Apache is often used as a so-called “reverse proxy” in front of the TurboGears application server, i.e. Apache is taking the requests from the user’s browser and forwards them to the TG application server, which returns the response to Apache again and Apache sends it back to the browser.
This has two main advantages:
a) HTTPS is used between the browser and the web server, i.e. the communication between the browser and the server is encrypted, so it is safe to transfer sensitive data, e.g. login passwords etc.
b) Apache can serve static documents (CSS, images, JS, etc.), which improves performance.
Homepage: http://httpd.apache.org/
PostgreSQL (“Postgres”) is a powerful, open source relational database system.
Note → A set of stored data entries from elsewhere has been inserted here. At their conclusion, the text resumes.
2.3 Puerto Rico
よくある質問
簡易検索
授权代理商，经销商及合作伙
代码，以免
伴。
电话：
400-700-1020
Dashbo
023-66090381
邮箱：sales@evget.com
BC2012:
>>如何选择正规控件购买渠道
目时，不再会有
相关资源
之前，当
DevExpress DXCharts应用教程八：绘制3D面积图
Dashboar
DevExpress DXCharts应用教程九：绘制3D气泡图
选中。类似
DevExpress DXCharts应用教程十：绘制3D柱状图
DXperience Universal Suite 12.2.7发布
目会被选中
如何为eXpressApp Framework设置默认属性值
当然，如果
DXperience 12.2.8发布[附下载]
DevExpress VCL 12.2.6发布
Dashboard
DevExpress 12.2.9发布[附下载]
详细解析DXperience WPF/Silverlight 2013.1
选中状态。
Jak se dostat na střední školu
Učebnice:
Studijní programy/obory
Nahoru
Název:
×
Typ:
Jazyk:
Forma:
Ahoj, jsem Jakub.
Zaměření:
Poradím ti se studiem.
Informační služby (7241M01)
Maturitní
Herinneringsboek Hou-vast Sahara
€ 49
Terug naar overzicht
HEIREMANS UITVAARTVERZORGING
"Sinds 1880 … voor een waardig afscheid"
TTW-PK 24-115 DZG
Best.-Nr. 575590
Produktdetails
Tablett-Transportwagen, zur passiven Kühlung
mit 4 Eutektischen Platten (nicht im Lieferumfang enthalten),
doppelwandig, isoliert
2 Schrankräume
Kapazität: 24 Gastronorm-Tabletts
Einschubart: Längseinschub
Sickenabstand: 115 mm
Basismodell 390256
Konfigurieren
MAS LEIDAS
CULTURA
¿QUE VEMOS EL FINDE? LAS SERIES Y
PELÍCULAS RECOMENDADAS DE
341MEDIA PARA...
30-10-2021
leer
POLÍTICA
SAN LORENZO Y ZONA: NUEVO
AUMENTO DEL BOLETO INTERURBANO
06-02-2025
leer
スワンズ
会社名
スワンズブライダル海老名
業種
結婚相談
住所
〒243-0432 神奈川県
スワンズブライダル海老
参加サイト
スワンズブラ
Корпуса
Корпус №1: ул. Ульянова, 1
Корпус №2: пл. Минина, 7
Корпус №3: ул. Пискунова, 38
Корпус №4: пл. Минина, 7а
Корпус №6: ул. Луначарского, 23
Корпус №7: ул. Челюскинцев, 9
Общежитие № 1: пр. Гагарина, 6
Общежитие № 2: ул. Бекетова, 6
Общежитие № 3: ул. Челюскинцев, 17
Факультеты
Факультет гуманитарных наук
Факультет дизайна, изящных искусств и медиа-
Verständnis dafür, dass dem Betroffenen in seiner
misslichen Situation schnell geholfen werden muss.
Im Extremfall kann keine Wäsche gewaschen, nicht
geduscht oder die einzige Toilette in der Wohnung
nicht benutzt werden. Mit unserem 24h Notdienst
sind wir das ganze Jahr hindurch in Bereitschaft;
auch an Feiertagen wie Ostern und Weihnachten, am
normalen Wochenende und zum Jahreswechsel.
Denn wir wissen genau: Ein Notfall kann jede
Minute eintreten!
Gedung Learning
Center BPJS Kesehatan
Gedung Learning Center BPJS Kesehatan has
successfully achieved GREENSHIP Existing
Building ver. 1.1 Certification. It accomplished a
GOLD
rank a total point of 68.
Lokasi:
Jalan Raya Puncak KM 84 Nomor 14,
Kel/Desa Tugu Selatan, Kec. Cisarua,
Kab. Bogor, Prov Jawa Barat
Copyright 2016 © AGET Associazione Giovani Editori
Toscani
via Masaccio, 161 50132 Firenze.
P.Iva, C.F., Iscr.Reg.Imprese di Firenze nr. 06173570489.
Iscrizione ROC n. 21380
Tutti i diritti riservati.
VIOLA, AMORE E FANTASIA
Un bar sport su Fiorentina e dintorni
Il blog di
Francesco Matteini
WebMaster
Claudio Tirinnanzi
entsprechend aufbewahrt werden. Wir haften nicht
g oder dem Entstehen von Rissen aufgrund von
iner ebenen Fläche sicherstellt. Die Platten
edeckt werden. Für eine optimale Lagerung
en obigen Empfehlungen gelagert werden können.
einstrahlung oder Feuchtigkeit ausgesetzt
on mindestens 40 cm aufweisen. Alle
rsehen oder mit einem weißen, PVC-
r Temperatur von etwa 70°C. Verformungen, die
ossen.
It has more than 15 years of active development and a proven architecture that has earned it a strong reputation for reliability, data integrity, and correctness. It runs on all major operating systems, including Linux, UNIX (AIX, BSD, HP-UX, SGI IRIX, Mac OS X, Solaris, Tru64), and Windows.
Postgres is used as the database backend through SQLAlchemy by many TurboGears applications, but the database backend can often be replaced with a different one with little effort.
Homepage: http://postgresql.org/
SQLObject is a object-realtional mapper (ORM), similar to SQLAlchemy, maybe less powerfull, but easy to learn for the novice. It was the standard database access layer in earlier versions of TurboGears and is still fully supported by TG 1.1.
Homepage: http://sqlobject.org/
Kid is a XML-based template language for Python. It is the predecessor to Genshi and was the standard templating engine in earlier TurboGears versions. It is still fully supported by TG 1.1 and used internally by the widgets framework in TG 1.1.
Homepage: http://kid-templating.org/
nose is a tool to make running unit tests easier. It integrates nicely with setuptools and therefore TurboGears. New TurboGears projects come with a basic unit test suite, which can be run by nose, out of the box.